Considered the Charlemagne of Germany, Otto I (936-73) was only twenty-four years old at the time of his accession, but he was already a king in conduct and facility. It was through his canny state-craft and iron will that Otto I became the first Holy Roman Emperor and earned the appellation Otto the Great.

Otto, aware of the merits of ceremony and symbolism, convinced the dukes of Lorraine, Franconia, Swabia and Bavaria to act as his attendants in his coronation at Aachen by Archbishop Hildebert. Although the dukes later rebelled against Otto's increasing power, and convinced his younger brother Henry to join in a plot to depose him, Otto uncovered and outmaneuvered the conspirators. Furthermore, he gave new duchies to his friends and relatives to increase his personal support network, and he gradually subordinated the dukes. Nonetheless, Otto's successors did not inherit his resolution and ability and as a result, medieval Germany was consumed in a contest between feudalism and royalty.

Furthermore, Otto made the German Church a national institution that was only loosely attached to the papacy. He appointed the bishops and Archbishops, as he named the other officials of the government. Otto was able to consolidate the German tribes into a powerful state by utilizing the unifying force of Christianity. At the suggestion of his bishops, Otto attacked the Wends and sought to convert them to Christianity by the sword. He compelled the king of Denmark and the dukes of Poland and Bohemia to accept him as their feudal suzerain. Aspiring to the throne of the Holy Roman Empire, he welcomed the invitation of Adelaide, the widow of King Lothaire of Italy, to rescue her from the indignities to which she had been subjected by the new King Berengar II.

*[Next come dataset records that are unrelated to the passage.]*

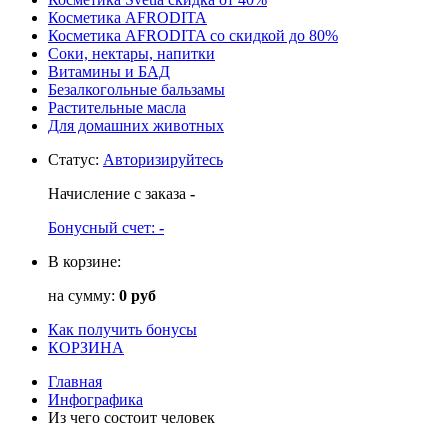
Косметика AFRODITA
Косметика AFRODITA со скидкой до 80%
Соки, нектары, напитки
Витамины и БАД
Безалкогольные бальзамы
Растительные масла
Для домашних животных
Статус
:
Авторизируйтесь
Начисление с заказа
-
Бонусный счет:
-
В корзине:
на сумму:
0 руб
Как получить бонусы
КОРЗИНА
Главная
Инфографика
Из чего состоит человек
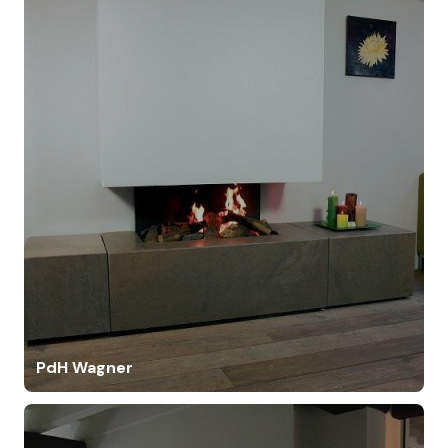
PdH Wagner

In 951 Otto invaded Italy and married Adelaide, allowing Berengar to retain his kingdom only as a fief of the German crown. However, the Roman aristocracy refused to acknowledge a German as emperor and master of Italy and began a contest that would last for three centuries. Perhaps most importantly, the united armies of Germany, under Otto I, won a decisive victory over the Magyars on the valley of the Lech near Augsburg in 955. The Magyars, who had invaded Germany in 954, were defeated by Otto's reorganized army and Germany won a period of security and peace. After the defeat of the Magyars, Otto was able to devote himself to German internal affairs. He restored order, suppressed crime and for a time, created a united Germany that was the most prosperous state of its time.